• _WHAT TO WORK ON_
The required output is the line containing "Here is an image. Find" and every line after it, transcribed exactly through the end of the data below.

• _EXERCISE DATA_

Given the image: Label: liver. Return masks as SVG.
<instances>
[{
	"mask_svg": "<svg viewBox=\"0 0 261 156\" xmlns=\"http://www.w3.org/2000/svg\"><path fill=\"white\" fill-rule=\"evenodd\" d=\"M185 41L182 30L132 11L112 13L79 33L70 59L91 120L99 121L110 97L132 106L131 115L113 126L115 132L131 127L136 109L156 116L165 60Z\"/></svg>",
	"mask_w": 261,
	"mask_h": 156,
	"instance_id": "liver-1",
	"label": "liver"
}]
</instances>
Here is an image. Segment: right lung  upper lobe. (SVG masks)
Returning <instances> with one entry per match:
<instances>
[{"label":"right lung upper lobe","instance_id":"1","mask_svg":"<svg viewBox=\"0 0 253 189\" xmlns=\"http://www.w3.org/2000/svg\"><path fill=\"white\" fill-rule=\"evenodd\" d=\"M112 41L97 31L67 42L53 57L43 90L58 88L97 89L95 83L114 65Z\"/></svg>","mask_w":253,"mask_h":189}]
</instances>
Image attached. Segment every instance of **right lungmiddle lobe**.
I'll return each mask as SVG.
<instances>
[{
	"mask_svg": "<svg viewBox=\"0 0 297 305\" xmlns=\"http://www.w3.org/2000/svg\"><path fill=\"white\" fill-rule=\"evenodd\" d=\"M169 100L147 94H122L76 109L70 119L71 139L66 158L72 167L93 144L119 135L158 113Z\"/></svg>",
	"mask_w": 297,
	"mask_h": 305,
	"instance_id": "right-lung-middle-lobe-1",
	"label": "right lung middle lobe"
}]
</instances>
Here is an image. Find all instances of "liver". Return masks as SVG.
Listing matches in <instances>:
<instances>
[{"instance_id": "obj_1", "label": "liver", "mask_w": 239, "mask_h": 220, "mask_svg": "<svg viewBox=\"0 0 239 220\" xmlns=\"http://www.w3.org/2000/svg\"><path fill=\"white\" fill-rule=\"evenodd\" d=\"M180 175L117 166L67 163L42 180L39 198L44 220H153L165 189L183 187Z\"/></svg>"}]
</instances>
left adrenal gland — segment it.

• _RESULT OF THE TASK_
Here is an image. Find all instances of "liver". Return masks as SVG.
Listing matches in <instances>:
<instances>
[{"instance_id": "obj_1", "label": "liver", "mask_w": 239, "mask_h": 220, "mask_svg": "<svg viewBox=\"0 0 239 220\" xmlns=\"http://www.w3.org/2000/svg\"><path fill=\"white\" fill-rule=\"evenodd\" d=\"M180 175L117 166L67 163L42 180L39 198L44 220H153L165 189L183 187Z\"/></svg>"}]
</instances>
left adrenal gland — segment it.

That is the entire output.